EXERCISE DETAILS:
Search the records below for the word "گیاهان", then return every line where it appears.

Dataset records:
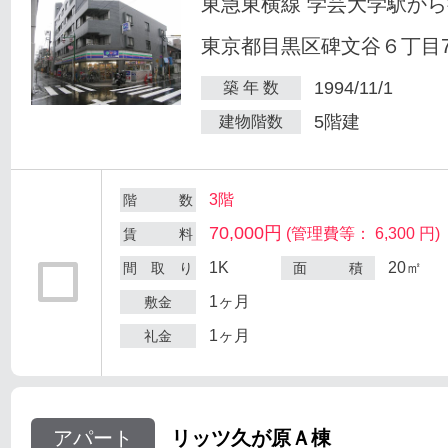
東急東横線 学芸大学駅から
東京都目黒区碑文谷６丁目7
1994/11/1
築 年 数
5階建
建物階数
3階
階 数
70,000円
(管理費等： 6,300 円)
賃 料
1K
20㎡
間 取 り
面 積
1ヶ月
敷金
1ヶ月
礼金
アパート
リッツ久が原Ａ棟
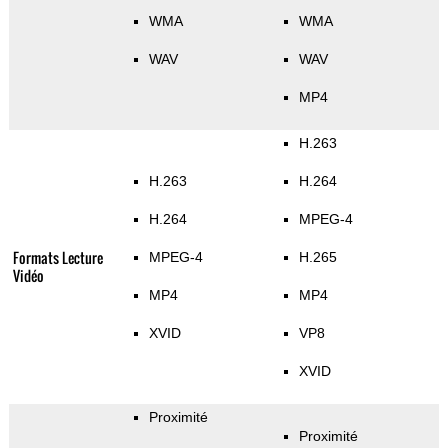
WMA
WMA
WAV
WAV
MP4
H.263
H.263
H.264
H.264
MPEG-4
Formats Lecture
MPEG-4
H.265
Vidéo
MP4
MP4
XVID
VP8
XVID
Proximité
Proximité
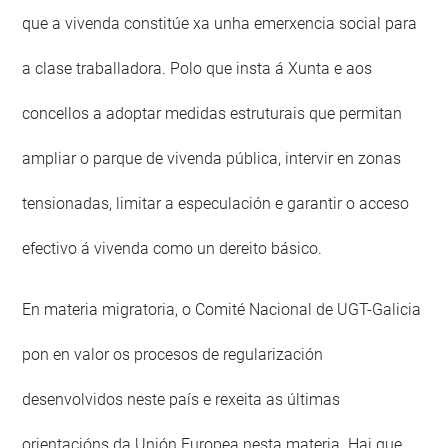
que a vivenda constitúe xa unha emerxencia social para
a clase traballadora. Polo que insta á Xunta e aos
concellos a adoptar medidas estruturais que permitan
ampliar o parque de vivenda pública, intervir en zonas
tensionadas, limitar a especulación e garantir o acceso
efectivo á vivenda como un dereito básico.
En materia migratoria, o Comité Nacional de UGT-Galicia
pon en valor os procesos de regularización
desenvolvidos neste país e rexeita as últimas
orientacións da Unión Europea nesta materia. Hai que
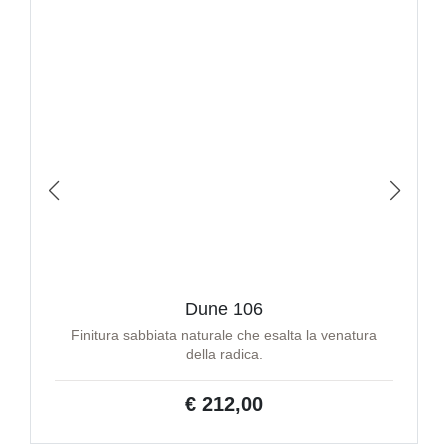
Dune 106
Finitura sabbiata naturale che esalta la venatura
della radica.
€ 212,00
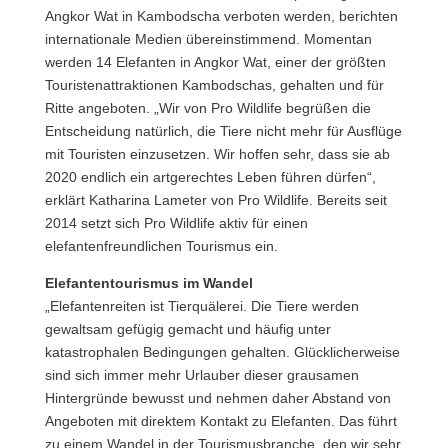
Angkor Wat in Kambodscha verboten werden, berichten
internationale Medien übereinstimmend.
Momentan
werden 14 Elefanten in Angkor Wat, einer der größten
Touristenattraktionen Kambodschas, gehalten und für
Ritte angeboten. „Wir von Pro Wildlife begrüßen die
Entscheidung natürlich, die Tiere nicht mehr für Ausflüge
mit Touristen einzusetzen. Wir hoffen sehr, dass sie ab
2020 endlich ein artgerechtes Leben führen dürfen“,
erklärt Katharina Lameter von Pro Wildlife. Bereits seit
2014 setzt sich Pro Wildlife aktiv für einen
elefantenfreundlichen Tourismus ein.
Elefantentourismus im Wandel
„Elefantenreiten ist Tierquälerei. Die Tiere werden
gewaltsam gefügig gemacht und häufig unter
katastrophalen Bedingungen gehalten. Glücklicherweise
sind sich immer mehr Urlauber dieser grausamen
Hintergründe bewusst und nehmen daher Abstand von
Angeboten mit direktem Kontakt zu Elefanten. Das führt
zu einem Wandel in der Tourismusbranche, den wir sehr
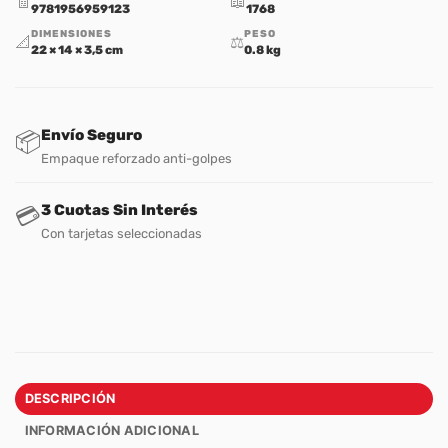
🧾
📖
9781956959123
1768
DIMENSIONES
PESO
📐
⚖️
22 × 14 × 3,5 cm
0.8 kg
Envío Seguro
📦
Empaque reforzado anti-golpes
3 Cuotas Sin Interés
💳
Con tarjetas seleccionadas
DESCRIPCIÓN
INFORMACIÓN ADICIONAL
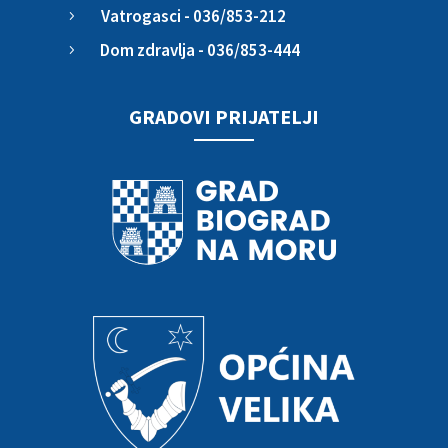
Vatrogasci - 036/853-212
5
Dom zdravlja - 036/853-444
5
GRADOVI PRIJATELJI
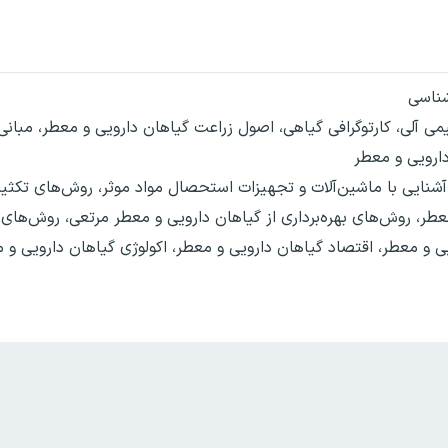
شناسی
شیمی آلی، کارتوگرافی گیاهی، اصول زراعت گیاهان دارویی و معطر، مبانی
ارویی و معطر
شنایی با ماشین‌آلات و تجهیزات استحصال مواد موثر، روش‌های تکثیر
، روش‌های بهره‌برداری از گیاهان دارویی و معطر مرتعی، روش‌های به
 و معطر، اقتصاد گیاهان دارویی و معطر، اکولوژی گیاهان دارویی و م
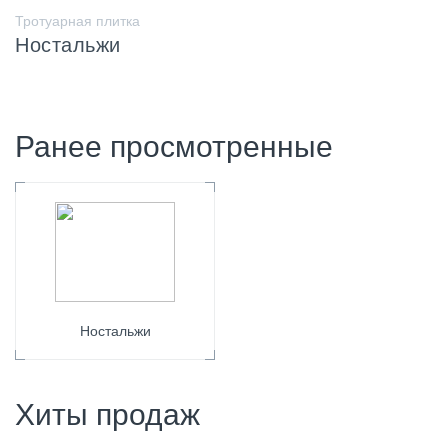
Тротуарная плитка
Ностальжи
Ранее просмотренные
Ностальжи
Хиты продаж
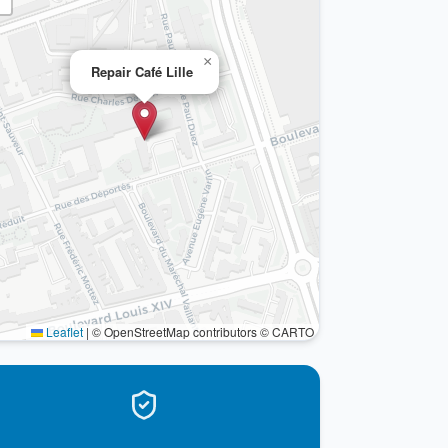
×
Repair Café Lille
Leaflet
|
© OpenStreetMap contributors © CARTO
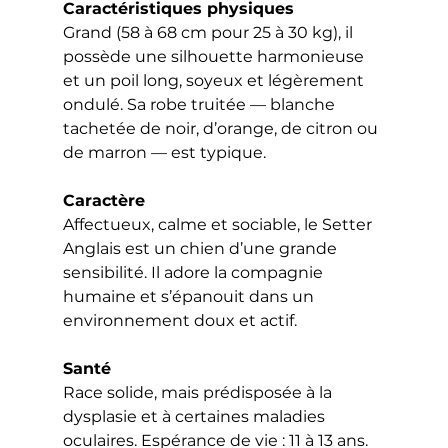
Caractéristiques physiques
Grand (58 à 68 cm pour 25 à 30 kg), il 
possède une silhouette harmonieuse 
et un poil long, soyeux et légèrement 
ondulé. Sa robe truitée — blanche 
tachetée de noir, d’orange, de citron ou 
de marron — est typique.
Caractère
Affectueux, calme et sociable, le Setter 
Anglais est un chien d’une grande 
sensibilité. Il adore la compagnie 
humaine et s’épanouit dans un 
environnement doux et actif.
Santé
Race solide, mais prédisposée à la 
dysplasie et à certaines maladies 
oculaires. Espérance de vie : 11 à 13 ans.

FINAL ANSWER:
شیمی آلی، کارتوگرافی گیاهی، اصول زراعت گیاهان دارویی و معطر، مبانی
، روش‌های بهره‌برداری از گیاهان دارویی و معطر مرتعی، روش‌های به
 و معطر، اقتصاد گیاهان دارویی و معطر، اکولوژی گیاهان دارویی و م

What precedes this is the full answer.